If you're a woman: Are you pregnant, menopausal or on birth control pills? These are three big factors in female hair loss. Hormone imbalance is arguably the most common cause of hair loss in females. Pregnancy, menopause and sometimes birth control pills can create hormone shifts, according to The Doctor's Book of Home Remedies for Women. In fact, according to Dr. Neal Barnard's Eat Right, Live Longer, "Childbirth almost always causes some degree of temporary hair loss, sometimes occurring after a delay of a few months鈥?In other animals, this has a useful function; rabbits, for example, line their nests with shed hairs. Humans have less use for it." So unless you're intent on finding new ways to decorate your baby's room, you're just going to have to wait out the temporary hair loss. Excessive dieting also causes hormone shifts. Hair loss is thus one of the major symptoms of anorexia and bulimia.

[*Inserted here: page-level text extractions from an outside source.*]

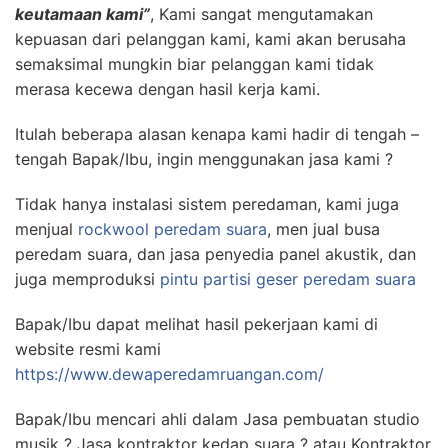
keutamaan kami”
, Kami sangat mengutamakan
kepuasan dari pelanggan kami, kami akan berusaha
semaksimal mungkin biar pelanggan kami tidak
merasa kecewa dengan hasil kerja kami.
Itulah beberapa alasan kenapa kami hadir di tengah –
tengah Bapak/Ibu, ingin menggunakan jasa kami ?
Tidak hanya instalasi sistem peredaman, kami juga
menjual
rockwool peredam suara
, men jual busa
peredam suara, dan jasa penyedia panel akustik, dan
juga memproduksi
pintu partisi geser peredam suara
Bapak/Ibu dapat melihat hasil pekerjaan kami di
website resmi kami
https://www.dewaperedamruangan.com/
Bapak/Ibu mencari ahli dalam Jasa pembuatan studio
musik ? Jasa kontraktor kedap suara ? atau Kontraktor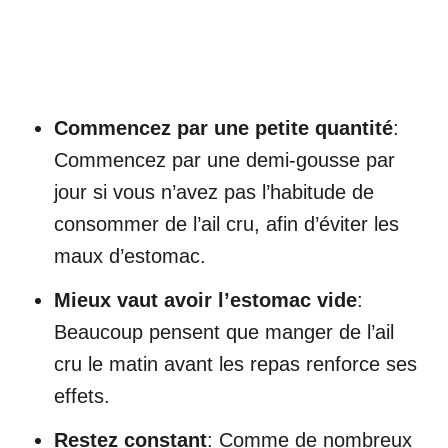
Commencez par une petite quantité
:
Commencez par une demi-gousse par
jour si vous n’avez pas l’habitude de
consommer de l’ail cru, afin d’éviter les
maux d’estomac.
Mieux vaut avoir l’estomac vide
:
Beaucoup pensent que manger de l’ail
cru le matin avant les repas renforce ses
effets.
Restez constant
: Comme de nombreux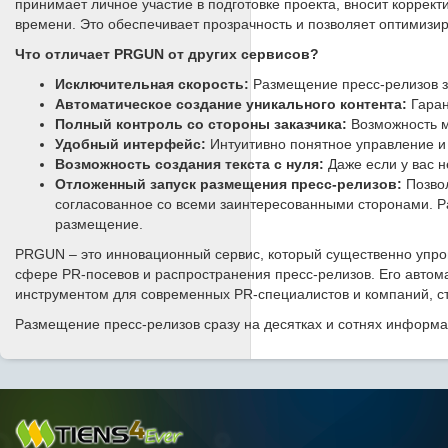
принимает личное участие в подготовке проекта, вносит коррек
времени. Это обеспечивает прозрачность и позволяет оптимизи
Что отличает PRGUN от других сервисов?
Исключительная скорость:
Размещение пресс-релизов за
Автоматическое создание уникального контента:
Гаран
Полный контроль со стороны заказчика:
Возможность м
Удобный интерфейс:
Интуитивно понятное управление и
Возможность создания текста с нуля:
Даже если у вас н
Отложенный запуск размещения пресс-релизов:
Позво
согласованное со всеми заинтересованными сторонами. Ра
размещение.
PRGUN – это инновационный сервис, который существенно упрощ
сфере PR-посевов и распространения пресс-релизов. Его автом
инструментом для современных PR-специалистов и компаний, ст
Размещение пресс-релизов сразу на десятках и сотнях информ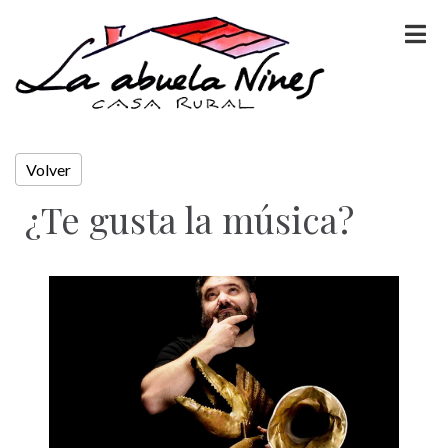
Volver
¿Te gusta la música?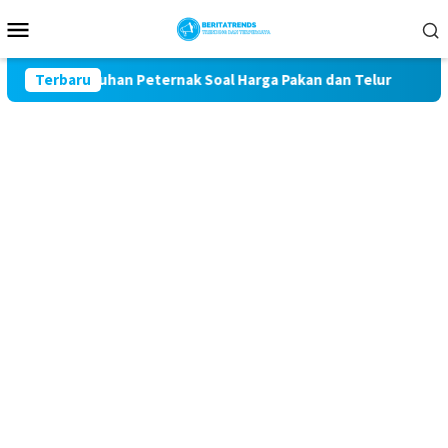
Loncat
Menu
ke
Mobile
konten
Keluhan Peternak Soal Harga Pakan dan Telur
Terbaru
TAK MAU 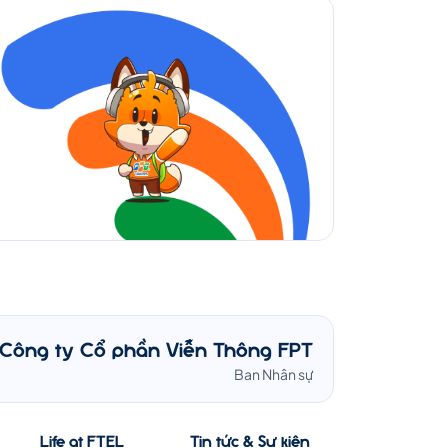
Công ty Cổ phần Viễn Thông FPT
Ban Nhân sự
Life at FTEL
Tin tức & Sự kiện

Hair loss doesn't have to be controlled entirely by genetics
If your hair loss is caused by a controllable factor, such as using chemical hair dyes, then by all means, change your behavior. Take vitamin supplements, stop dying your hair, change your shampoo or choose a different method of birth control. On the other hand, hair loss could also be genetic. No, you can't alter your genes yet. But you can rely on natural medicines to help counteract an inherited hair loss trait. Vitamin E, Golden Maidenhair (found in a tea shampoo), red sage extracts (also found in some shampoos) and formulas that mix turmeric with horsetail or oat straw are all found to prevent or slow the process of hair loss. Additionally, eating a diet high in fruits and vegetables and low in starch may slow down the hair loss process, according to Arthur C. Upton in Staying Healthy in a Risky Environment.

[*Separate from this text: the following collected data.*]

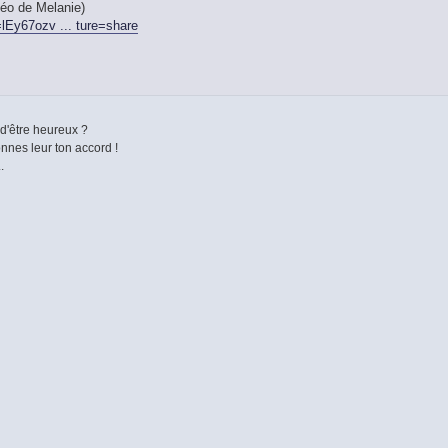
éo de Melanie)
lEy67ozv ... ture=share
 d'être heureux ?
nnes leur ton accord !
.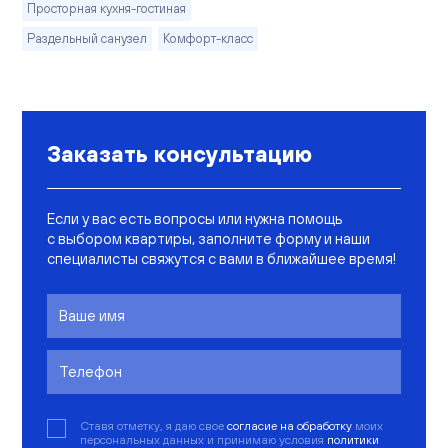
Просторная кухня-гостиная
Раздельный санузел
Комфорт-класс
Заказать консультацию
Если у вас есть вопросы или нужна помощь
с выбором квартиры, заполните форму и наши
специалисты свяжутся с вами в ближайшее время!
Ставя отметку, я даю свое
согласие на обработку
моих
персональных данных и принимаю условия
политики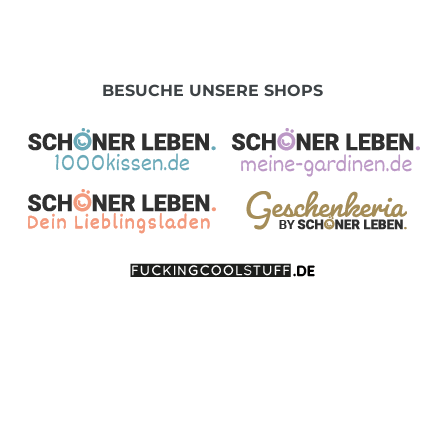
BESUCHE UNSERE SHOPS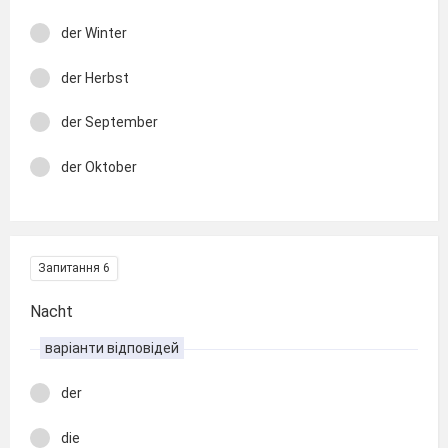
der Winter
der Herbst
der September
der Oktober
Запитання 6
Nacht
варіанти відповідей
der
die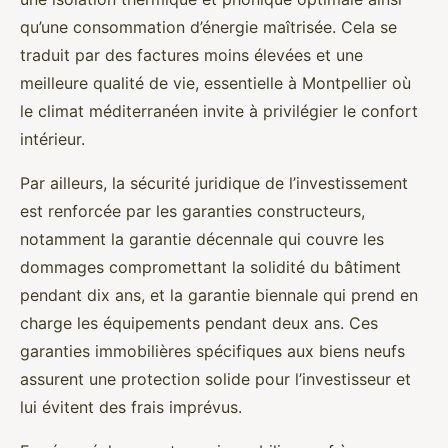
qu’une consommation d’énergie maîtrisée. Cela se
traduit par des factures moins élevées et une
meilleure qualité de vie, essentielle à Montpellier où
le climat méditerranéen invite à privilégier le confort
intérieur.
Par ailleurs, la sécurité juridique de l’investissement
est renforcée par les garanties constructeurs,
notamment la garantie décennale qui couvre les
dommages compromettant la solidité du bâtiment
pendant dix ans, et la garantie biennale qui prend en
charge les équipements pendant deux ans. Ces
garanties immobilières spécifiques aux biens neufs
assurent une protection solide pour l’investisseur et
lui évitent des frais imprévus.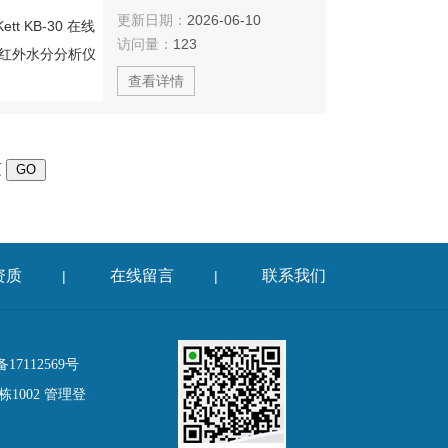
更新日期：
2026-06-10
访问量：
123
查看详情
页
资质
在线留言
联系我们
|
|
17112569号
1002
管理登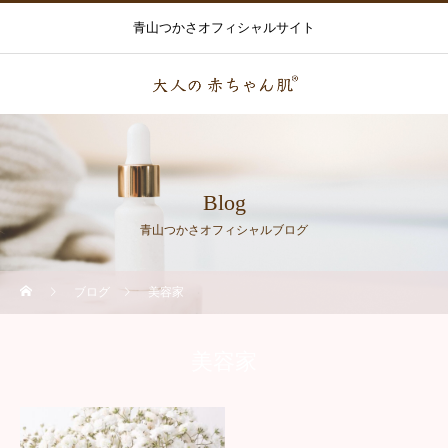
青山つかさオフィシャルサイト
Blog
青山つかさオフィシャルブログ
ブログ
美容家
美容家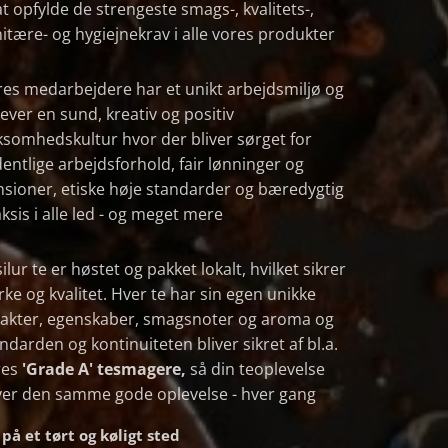
 at opfylde de strengeste smags-, kvalitets-,
itære- og hygiejnekrav i alle vores produkter
es medarbejdere har et unikt arbejdsmiljø og
ever en sund, kreativ og positiv
ksomhedskultur hvor der bliver sørget for
entlige arbejdsforhold, fair lønninger og
sioner, etiske høje standarder og bæredygtig
ksis i alle led - og meget mere
ilur te er høstet og pakket lokalt, hvilket sikrer
rke og kvalitet. Hver te har sin egen unikke
rakter, egenskaber, smagsnoter og aroma og
ndarden og kontinuiteten bliver sikret af bl.a.
res
'Grade A' tesmagere,
så din teoplevelse
ver den samme gode oplevelse - hver gang
å et tørt og køligt sted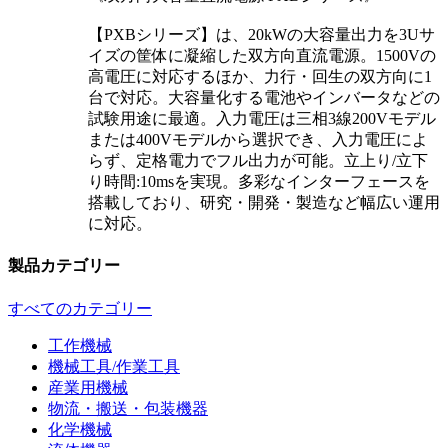
【PXBシリーズ】は、20kWの大容量出力を3Uサ
イズの筐体に凝縮した双方向直流電源。1500Vの
高電圧に対応するほか、力行・回生の双方向に1
台で対応。大容量化する電池やインバータなどの
試験用途に最適。入力電圧は三相3線200Vモデル
または400Vモデルから選択でき、入力電圧によ
らず、定格電力でフル出力が可能。立上り/立下
り時間:10msを実現。多彩なインターフェースを
搭載しており、研究・開発・製造など幅広い運用
に対応。
製品カテゴリー
すべてのカテゴリー
工作機械
機械工具/作業工具
産業用機械
物流・搬送・包装機器
化学機械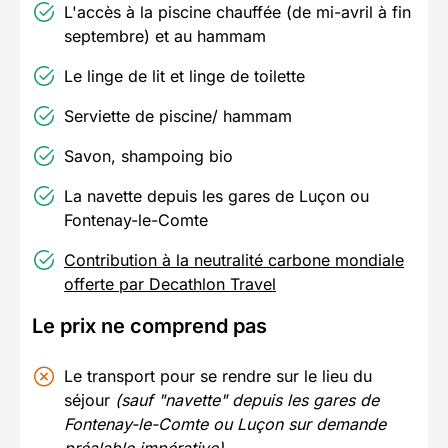
L'accès à la piscine chauffée (de mi-avril à fin
septembre) et au hammam
Le linge de lit et linge de toilette
Serviette de piscine/ hammam
Savon, shampoing bio
La navette depuis les gares de Luçon ou
Fontenay-le-Comte
Contribution à la neutralité carbone mondiale
offerte par Decathlon Travel
Le prix ne comprend pas
Le transport pour se rendre sur le lieu du
séjour
(sauf "navette" depuis les gares de
Fontenay-le-Comte ou Luçon sur demande
préalable impérative)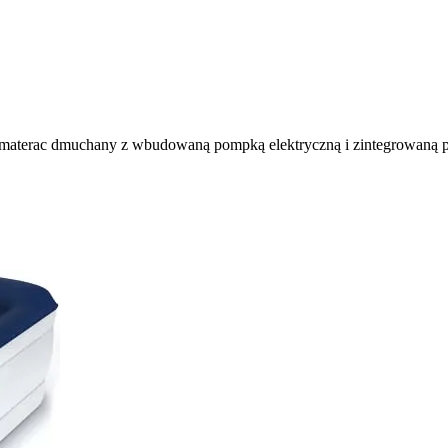
materac dmuchany z wbudowaną pompką elektryczną i zintegrowaną po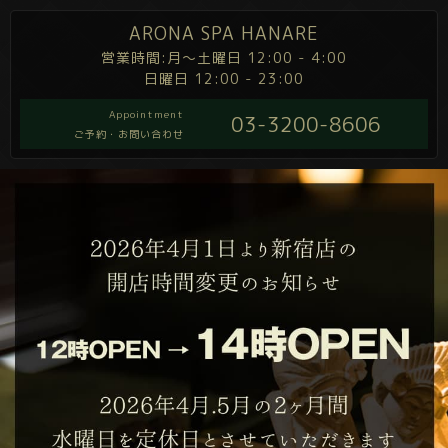
ARONA SPA HANARE
営業時間:月～土曜日 12:00 - 4:00
日曜日 12:00 - 23:00
Appointment
03-3200-8606
ご予約・お問い合わせ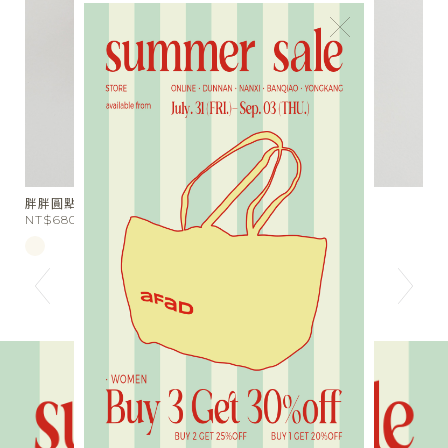
×
胖胖圓點抓夾
小
NT$680
N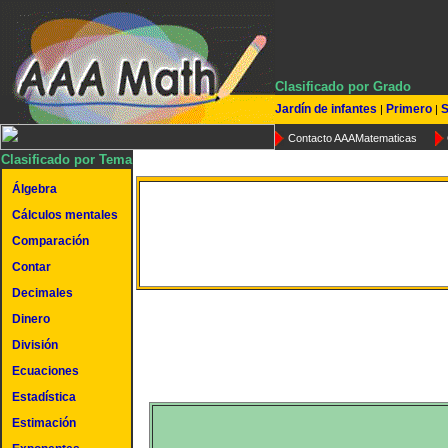
Clasificado por Grado
Jardín de infantes
Primero
S
|
|
Contacto AAAMatematicas
Clasificado por Tema
Álgebra
Cálculos mentales
Desigualdades
Comparación
Contar
Decimales
Dinero
División
Ecuaciones
Estadística
Estimación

The average human sheds between 50 and 100 hair strands every day. If you're shedding more than that, you don't have to accept it as a burden you must bear. A little lifestyle change goes a long way to stop hair loss. If your parents or grandparents exhibit hair loss, you're not doomed, but you do have an even greater need to watch your diet and use herbal remedies. If you do start losing your hair, however, handling it well can make all the difference between hair loss becoming a source of embarrassment or a fashion statement.

Lots of info here.

My daughter was stressed-out and developed Alopecia Areata (baldness in spots). She went to a professional dermatologist and and he injected the affected areas, and her hair grew back! See a professional dermatologist!!! He may also prescribe something for you.

There is no cure. The only thing you can try to make hair grow and slow down the losing process is Rogaine.

If your mother's father and brothers lost their hair.....you'll lose yours, too.

Male pattern baldness is caused by a tin deficency, no lie. Start taking a tin supplement.

There are olny two products approved by the FDA to stimulate hair growth. Minoxidil and Finasteride. Minoxidil is an over the counter topical cream applied to the scalp twice a day and it comes in varying strengths. Finasteride is an oral prescription avalible for men olny. It is more convenient and effective than Minoxidil, but it can cause weight gain and loss of sexual function. I am a cosmetology student and i got this information from my textbook.